Besides, she saw everyone’s reaction to her presence in this, the various roles they assigned her from the police to Raoul’s sisters, and even Madame Valerius and Meg. It did not matter whether they saw her as the victim, the seductress or the collaborator, the name and face of Christine Daaé was forever associated with the tragic and sudden demise of Philippe de Chagny.

“Goodness, Christine! You shouldn’t have bothered to pay a visit like a passing acquaintance, a neighbor, a distant school friend.” Curt, straight to the point, but sincere without taunting or sarcasm. So, unlike him, save for the tendency to take offense at things that weren’t there.

“But I just wanted to respect your privacy, Raoul!”

A hollow laugh, the first crack in his stillness. “It didn’t occur to you I needed a friend, a companion by my side, Christine?”

And added with a second's lapse, “Or my fiancée.”

“That’s why I tried to get in touch with you! The letters I sent—”

But Raoul continued, and Christine wasn't sure he even heard her. “I know I don’t have my good name to offer you anymore. I know where I stand in most Parisian parlors and gentlemen’s clubs, but I wouldn’t expect you to distance yourself so quickly from me over gossips you know to be untrue, Christine.”

He was accusing. Accusing in every direction save the one she expected. He did not want to avoid her, not for the reasons she thought. She couldn’t even feel happy for it. How little did he think of her! No more than just another status obsessed diva-to-be. Yet, he also accused himself, of what people who don’t even know him assumed, and that was worse.

Frustrated with everything, everything that did not stop ever since, and not just the ongoing conversation, Christine wanted to shake him by the shoulders and knock some sense into him.

Instead, she balled her hands into fists and closed her eyes for a second. Unable to find any calm to gather in her, next, she simply gave up.

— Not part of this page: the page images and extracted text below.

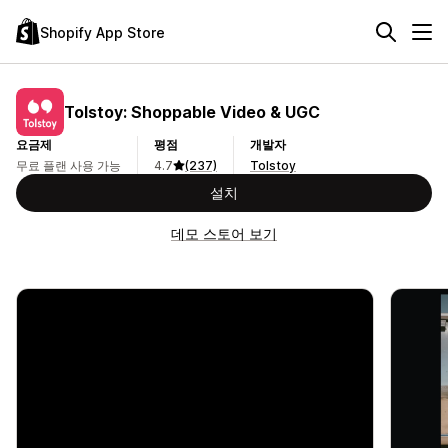
Shopify App Store
Tolstoy: Shoppable Video & UGC
요금제
평점
개발자
무료 플랜 사용 가능
4.7
(237)
Tolstoy
설치
데모 스토어 보기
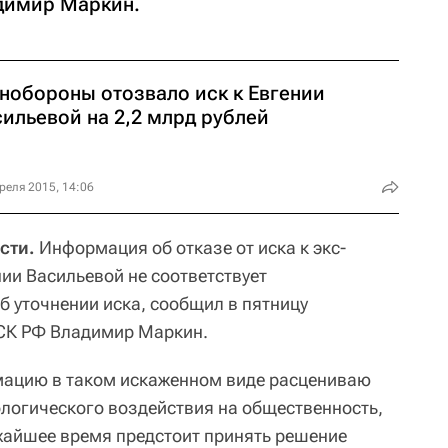
димир Маркин.
нобороны отозвало иск к Евгении
сильевой на 2,2 млрд рублей
реля 2015, 14:06
сти.
Информация об отказе от иска к экс-
и Васильевой не соответствует
об уточнении иска, сообщил в пятницу
СК РФ Владимир Маркин.
ацию в таком искаженном виде расцениваю
логического воздействия на общественность,
ижайшее время предстоит принять решение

Opening her eyes again, she let out her hurt and anger, neve breaking contact with Raoul’s lighter blue gaze, “It is great to see in what esteem my fiancée holds me, Raoul! Because no matter what anyone thinks of you, I thought nothing of the sort that you imply. How do you dare to think I cared so little for you that I did not even want to see if you were fine after all we went through? I came to visit you the day after you were released, but your sisters turned me down, and after that I wanted to,” She needed to breathe to continue, it was impossible to convey her heart’s content in her mind’s pace, “I wanted to just give you some privacy, some time to mourn. I thought my incessant letters would show you, even if I’m not here, you are in both my waking thoughts and nightly prayers but I assume you couldn’t find it in you to believe I am a honest and loving woman.”

With that, she rose up from her seat. The softly colored room felt even more unsuitable to their conversation and her mood as she stood still for a moment to gather herself. The sense of entrapment she kept at bay for so long returned with full force in this doll house décor that made her feel like one.

Past thinking, and simply acting on her hurt, anger and sadness, she closed the gap between them, and grabbing his hand, she prised it open. “I am sorry to have disturbed you again, I just wish you had replied with a simple ‘Don’t write to me.’ Regardless of what you think of me, I offer my condolences and wish you a speedy recovery. Have a good day, Raoul.”

By the time Raoul shook off the shock and lowered his eyes to see what Christine tucked in his palm was the engagement ring he gave her, she had already stormed off the room.

**Notes for the Chapter:**

> the title of the chapter is a quote by alan cohen.
> 
> it's ridiculous how much i researched into 19th century mourning conventions and dress and did not even get into any detail, so i might as well just share here. 
> 
> while black was the norm, the fabric seems to have mattered quite a lot as well and dull fabrics with little to no sheen like the relatively affordable bombazine were preferred! as for the english crêpe or crape, it was used in deep mourning with various intensity and is a type of crimped cloth that is dull and stiff.
> 
> all that info dump aside, hope you enjoyed the chapter!